[ARC5] Can old crystals be restored ?

Scott Johnson scottjohnson1 at cox.net
Sat Jun 11 13:13:10 EDT 2016


(With cotton or latex gloves on) try removing the quartz plate, wiping it
with ethanol, and re-inserting it 180 degrees from its original orientation.
I have found this to restore activity more often than not.

Scott V. Johnson W7SVJ
5111 E. Sharon Dr.
Scottsdale, AZ 85254-3636
H (602) 953-5779
C (480) 550-2358
scottjohnson1 at cox.net
scott.johnson at ieee.org

-----Original Message-----
From: ARC5 [mailto:arc5-bounces at mailman.qth.net] On Behalf Of Kenneth G.
Gordon
Sent: Saturday, June 11, 2016 9:46 AM
To: J Mcvey via ARC5 <arc5 at mailman.qth.net>
Subject: Re: [ARC5] Can old crystals be restored ?

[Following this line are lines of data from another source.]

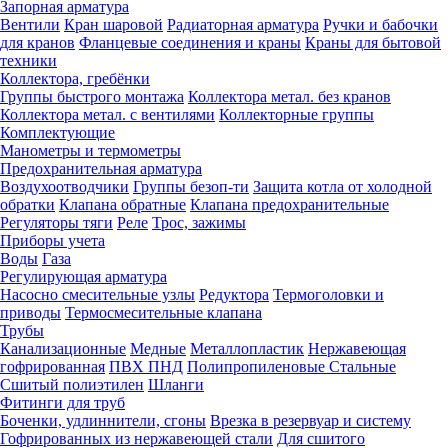
Запорная арматура
Вентили
Кран шаровой
Радиаторная арматура
Ручки и бабочки
для кранов
Фланцевые соединения и краны
Краны для бытовой
техники
Коллектора, гребёнки
Группы быстрого монтажа
Коллектора метал. без кранов
Коллектора метал. с вентилями
Коллекторные группы
Комплектующие
Манометры и термометры
Предохранительная арматура
Воздухоотводчики
Группы безоп-ти
Защита котла от холодной
обратки
Клапана обратные
Клапана предохранительные
Регуляторы тяги
Реле
Трос, зажимы
Приборы учета
Воды
Газа
Регулирующая арматура
Насосно смесительные узлы
Редуктора
Термоголовки и
приводы
Термосмесительные клапана
Трубы
Канализационные
Медные
Металлопластик
Нержавеющая
гофрированная
ПВХ
ПНД
Полипропиленовые
Стальные
Сшитый полиэтилен
Шланги
Фитинги для труб
Боченки, удлиннители, сгоны
Врезка в резервуар и систему
Гофрированных из нержавеющей стали
Для сшитого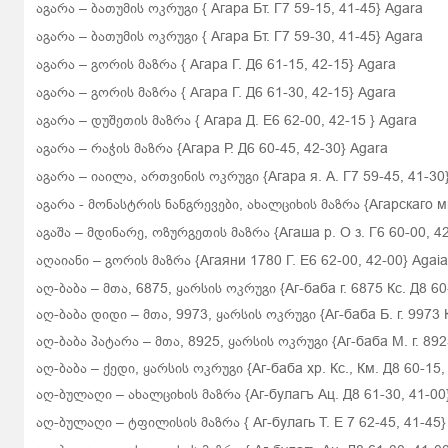
აგარა
– ბათუმის ოკრუგი
{
Агара Бт. Г7 59-15, 41-45}
Agara
აგარა
– ბათუმის ოკრუგი
{
Агара Бт. Г7 59-30, 41-45}
Agara
აგარა – გორის მაზრა {
Агара Г. Д6 61-15, 42-15}
Agara
აგარა – გორის მაზრა {
Агара Г. Д6 61-30, 42-15}
Agara
აგარა – დუშეთის მაზრა {
Агара Д. Е6 62-00, 42-15
}
Agara
აგარა – რაჭის მაზრა {Агара Р. Д6 60-45, 42-30}
Agara
აგარა – იაილა, ართვინის ოკრუგი {Агара я. А. Г7 59-45, 41-30
აგარა - მონასტრის ნანგრევები, ახალციხის მაზრა {Агарскаго мн.
აგაშა – მდინარე, ოზურგეთის მაზრა {Aгaшa p.
O
з. Г6 60-00, 
აღაიანი – გორის მაზრა {Агаяни 1780 Г. E6 62-00, 42-00} Agaia
აღ-ბაბა – მთა, 6875, ყარსის ოკრუგი {Аг-баба г. 6875 Кс. Д8 60
აღ-ბაბა დიდი – მთა, 9973, ყარსის ოკრუგი {Аг-баба Б. г. 9973 К
აღ-ბაბა პატარა – მთა, 8925, ყარსის ოკრუგი {Аг-баба М. г. 892
აღ-ბაბა – ქედი, ყარსის ოკრუგი {Аг-баба хр.
Кс., Км. Д8 60-15,
აღ-ბულაღი
– ახალციხის მაზრა
{Аг-булагъ Ац.
Д8 61-30, 41-00
აღ-ბულაღი – ტფილისის მაზრა {
Аг-булагь Т.
E
7 62-45, 41-45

On 11 Jun 2016 at 13:38, J Mcvey via ARC5 wrote:

> Got his box full of xtals for the BC-659, but wouldn't ya know that 
> only one of the
> 10 meter simplex ones are good!
> I suspect that the problem is internal contact oxidation, but I wonder 
> if anyone here has restored one and how they did it.
> Otherwise I'll just have to open one up and see what I can do with it.

I've accumulated a couple of hundred FT-243s from various sources and have
worked with them for some time.

Robert Downs has given you excellent advice on working with them, and I also
concur with his statement about the copper plates being broken off or
corroded off internally. Replacing or fixing those is relatively easily
done.

Where I could not find an exact replacement from a totally defunct crystal,
I have made my own from that very thin copper sheet used by artists for a
kind of art-work in which the thin copper is pressed into a mold by a wooden
stick. I forget the term, but the copper is easily available from art supply
stores. I use scissors to cut the replacement out, then unsolder the
remaining bits of the old plate, and solder in the new one.

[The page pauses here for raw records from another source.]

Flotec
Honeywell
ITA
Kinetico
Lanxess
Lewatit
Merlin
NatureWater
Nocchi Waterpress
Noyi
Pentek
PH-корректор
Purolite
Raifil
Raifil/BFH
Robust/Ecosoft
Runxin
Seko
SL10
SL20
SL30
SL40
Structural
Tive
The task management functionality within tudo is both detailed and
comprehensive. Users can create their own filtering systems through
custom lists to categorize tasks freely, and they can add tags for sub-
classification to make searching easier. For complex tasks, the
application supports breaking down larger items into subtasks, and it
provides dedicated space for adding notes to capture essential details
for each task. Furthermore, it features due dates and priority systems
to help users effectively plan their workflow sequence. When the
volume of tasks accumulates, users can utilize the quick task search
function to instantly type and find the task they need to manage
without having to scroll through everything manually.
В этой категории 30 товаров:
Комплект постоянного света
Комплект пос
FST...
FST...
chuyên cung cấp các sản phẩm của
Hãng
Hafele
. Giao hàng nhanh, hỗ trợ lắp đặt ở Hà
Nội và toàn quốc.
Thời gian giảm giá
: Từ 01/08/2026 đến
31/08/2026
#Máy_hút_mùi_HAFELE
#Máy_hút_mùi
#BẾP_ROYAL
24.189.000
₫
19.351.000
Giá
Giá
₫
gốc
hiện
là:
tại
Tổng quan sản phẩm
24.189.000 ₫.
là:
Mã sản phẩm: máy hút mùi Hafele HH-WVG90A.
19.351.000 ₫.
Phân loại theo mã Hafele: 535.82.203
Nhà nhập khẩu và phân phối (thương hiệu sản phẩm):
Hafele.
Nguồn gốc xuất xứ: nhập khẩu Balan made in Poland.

Secondly, it was proven in an article in Electric Radio Magazine that many
FT-243s suffer from very poor electrical contact between the copper
connectors and the (usually) stainless steel "clamps". Sanding the two
surfaces with very fine sandpaper did not always reduce that contact
resistance, and some other method was used to fix that. But, in every case
in which that contact resistance was reduced to the absolute minimum, the
crystal activity increased many-fold. I'll try to find the reference article
for you to read as soon as I can.

Also, many crystals from the WW-II era were ground to frequency, rather than
etched with HF  (hydroflouric acid, pioneered by Bliley) and grinding leaves
minute bits of crystal and "dirt" embedded in the surface of the crystal,
and this not only reduces activity, but also lowers the oscillation
frequency.

CAREFULLY, using "Whink" Rust Remover to both dissolve the crystal "bits"
and to thoroughly clean the crystal will vastly improve activity. HOWEVER,
this also raises the frequency, so be very careful here. I have covered the
precautions about using "Whink" 
here in the past.

Lastly, unless the edges of a crystal are almost perfectly perpendicular to
the faces of the crystal, activity can suffer. One can hold the blank as
perfectly perpendicular to some perfectly flat surface, like a sheet of
thick window glass,  as possible, and give all four edges a swipe or two and
this can, often, restore activity.

Lots to consider here, but most crystals I have worked with have been
restored to activity by careful use of the ideas I mention above.